DIRECTIONS:
Which lines of the records below contain the string "European"? Report each of them.

[Records from a data source]
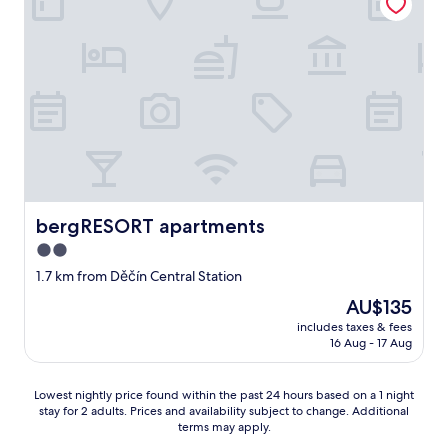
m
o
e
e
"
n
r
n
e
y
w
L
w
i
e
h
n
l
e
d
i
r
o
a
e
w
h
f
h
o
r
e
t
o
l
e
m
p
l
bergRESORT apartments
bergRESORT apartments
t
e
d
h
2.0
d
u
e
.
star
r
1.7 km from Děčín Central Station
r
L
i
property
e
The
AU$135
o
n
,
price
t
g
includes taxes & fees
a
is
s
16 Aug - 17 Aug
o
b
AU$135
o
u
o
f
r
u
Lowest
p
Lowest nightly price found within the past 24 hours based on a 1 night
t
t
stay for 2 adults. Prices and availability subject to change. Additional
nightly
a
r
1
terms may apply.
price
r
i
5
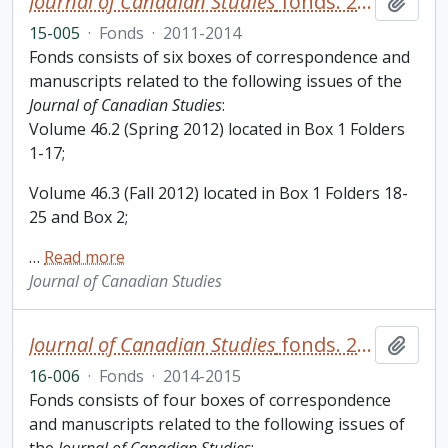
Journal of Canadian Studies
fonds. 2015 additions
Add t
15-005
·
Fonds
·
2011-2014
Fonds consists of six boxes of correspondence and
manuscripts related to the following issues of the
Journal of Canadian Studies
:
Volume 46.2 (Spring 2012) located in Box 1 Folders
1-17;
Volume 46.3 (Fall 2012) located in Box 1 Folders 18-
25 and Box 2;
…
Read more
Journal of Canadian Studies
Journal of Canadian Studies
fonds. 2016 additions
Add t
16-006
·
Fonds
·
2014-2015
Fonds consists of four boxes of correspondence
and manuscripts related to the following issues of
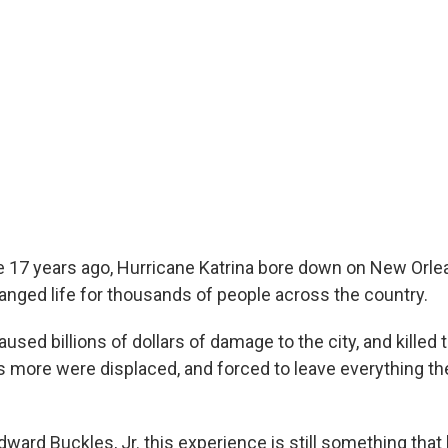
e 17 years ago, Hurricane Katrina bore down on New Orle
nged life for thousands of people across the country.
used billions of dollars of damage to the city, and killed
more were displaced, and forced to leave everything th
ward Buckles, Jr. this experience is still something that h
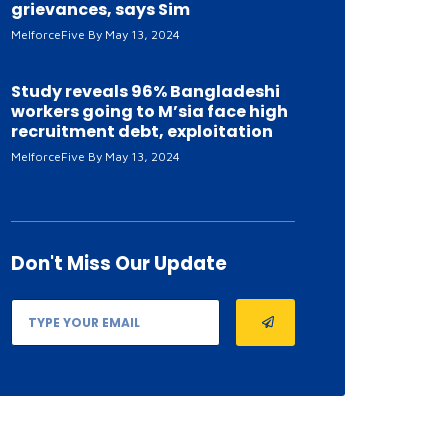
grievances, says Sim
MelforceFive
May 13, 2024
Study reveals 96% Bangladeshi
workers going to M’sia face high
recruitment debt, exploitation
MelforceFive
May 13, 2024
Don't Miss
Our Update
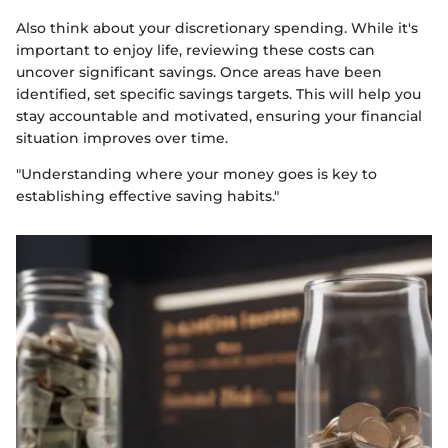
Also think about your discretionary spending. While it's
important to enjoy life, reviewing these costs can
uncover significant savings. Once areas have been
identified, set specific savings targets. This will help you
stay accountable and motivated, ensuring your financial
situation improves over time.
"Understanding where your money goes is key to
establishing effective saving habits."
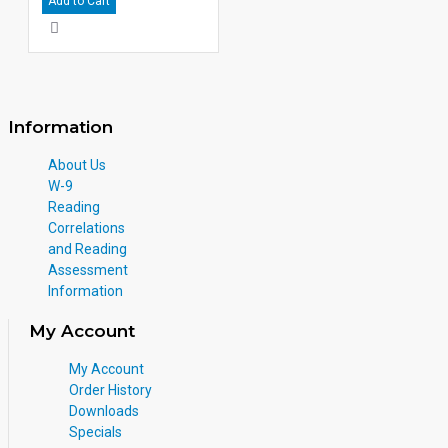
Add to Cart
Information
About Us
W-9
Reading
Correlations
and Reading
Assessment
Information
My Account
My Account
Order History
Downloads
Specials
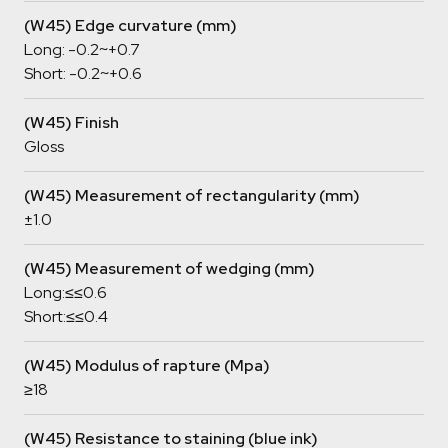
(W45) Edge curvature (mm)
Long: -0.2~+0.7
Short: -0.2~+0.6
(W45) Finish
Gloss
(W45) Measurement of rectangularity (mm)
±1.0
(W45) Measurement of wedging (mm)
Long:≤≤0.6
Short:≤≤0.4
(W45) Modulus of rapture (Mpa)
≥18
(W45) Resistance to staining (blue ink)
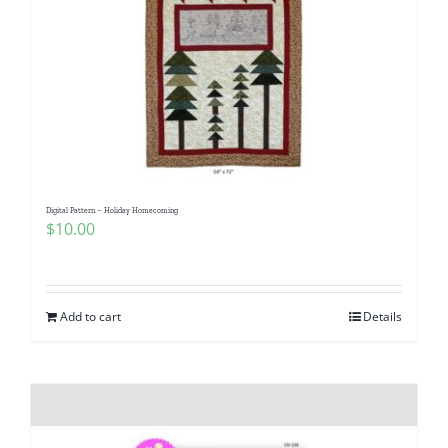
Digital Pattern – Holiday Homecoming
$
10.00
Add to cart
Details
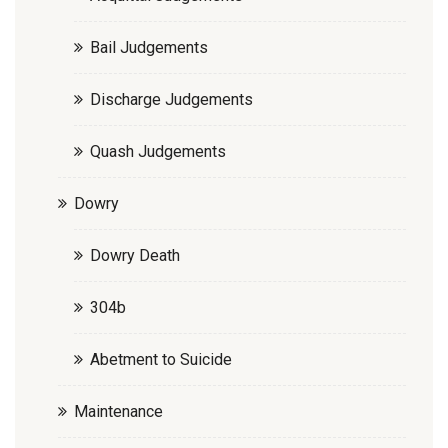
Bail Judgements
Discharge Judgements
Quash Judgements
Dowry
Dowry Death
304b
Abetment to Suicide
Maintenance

--

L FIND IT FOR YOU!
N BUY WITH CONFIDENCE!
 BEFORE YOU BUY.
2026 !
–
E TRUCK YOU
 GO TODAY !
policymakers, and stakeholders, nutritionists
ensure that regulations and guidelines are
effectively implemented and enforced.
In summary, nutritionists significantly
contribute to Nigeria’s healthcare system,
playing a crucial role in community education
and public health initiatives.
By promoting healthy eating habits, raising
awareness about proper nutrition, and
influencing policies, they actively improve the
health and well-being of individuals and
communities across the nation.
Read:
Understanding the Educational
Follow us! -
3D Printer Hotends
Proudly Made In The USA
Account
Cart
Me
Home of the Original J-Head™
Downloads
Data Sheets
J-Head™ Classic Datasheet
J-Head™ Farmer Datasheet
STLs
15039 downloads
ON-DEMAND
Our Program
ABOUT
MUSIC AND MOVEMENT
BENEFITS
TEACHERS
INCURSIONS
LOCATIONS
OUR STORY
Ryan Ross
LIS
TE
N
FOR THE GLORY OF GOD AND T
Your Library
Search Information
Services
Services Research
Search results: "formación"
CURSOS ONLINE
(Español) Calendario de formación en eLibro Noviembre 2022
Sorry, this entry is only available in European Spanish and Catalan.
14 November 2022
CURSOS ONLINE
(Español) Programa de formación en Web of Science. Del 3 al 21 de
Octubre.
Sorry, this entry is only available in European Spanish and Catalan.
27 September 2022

...

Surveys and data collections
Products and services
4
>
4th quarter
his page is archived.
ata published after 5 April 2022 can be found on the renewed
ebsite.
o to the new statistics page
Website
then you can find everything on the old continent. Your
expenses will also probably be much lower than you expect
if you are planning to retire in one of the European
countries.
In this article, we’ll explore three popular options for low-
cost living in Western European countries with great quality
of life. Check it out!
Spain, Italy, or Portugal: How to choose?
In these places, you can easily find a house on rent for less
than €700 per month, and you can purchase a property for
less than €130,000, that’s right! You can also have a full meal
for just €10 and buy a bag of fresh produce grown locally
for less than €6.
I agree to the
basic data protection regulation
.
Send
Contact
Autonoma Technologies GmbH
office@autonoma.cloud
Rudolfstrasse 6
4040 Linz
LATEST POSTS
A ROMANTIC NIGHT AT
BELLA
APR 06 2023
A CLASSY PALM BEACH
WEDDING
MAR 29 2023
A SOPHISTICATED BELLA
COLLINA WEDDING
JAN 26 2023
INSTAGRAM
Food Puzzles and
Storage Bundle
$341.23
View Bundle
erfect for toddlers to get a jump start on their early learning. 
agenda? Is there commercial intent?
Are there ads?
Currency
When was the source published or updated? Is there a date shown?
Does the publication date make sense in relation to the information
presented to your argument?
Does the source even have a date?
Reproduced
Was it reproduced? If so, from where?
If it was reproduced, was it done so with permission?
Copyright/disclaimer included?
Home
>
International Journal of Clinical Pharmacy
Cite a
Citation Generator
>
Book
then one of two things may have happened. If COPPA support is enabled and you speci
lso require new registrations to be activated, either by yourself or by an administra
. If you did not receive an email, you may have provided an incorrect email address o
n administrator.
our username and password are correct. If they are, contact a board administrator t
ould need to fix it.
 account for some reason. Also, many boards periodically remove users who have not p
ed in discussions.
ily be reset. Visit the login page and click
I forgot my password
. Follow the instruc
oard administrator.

WRITTEN SOLUTION:
Sorry, this entry is only available in European Spanish and Catalan.
Sorry, this entry is only available in European Spanish and Catalan.
if you are planning to retire in one of the European
cost living in Western European countries with great quality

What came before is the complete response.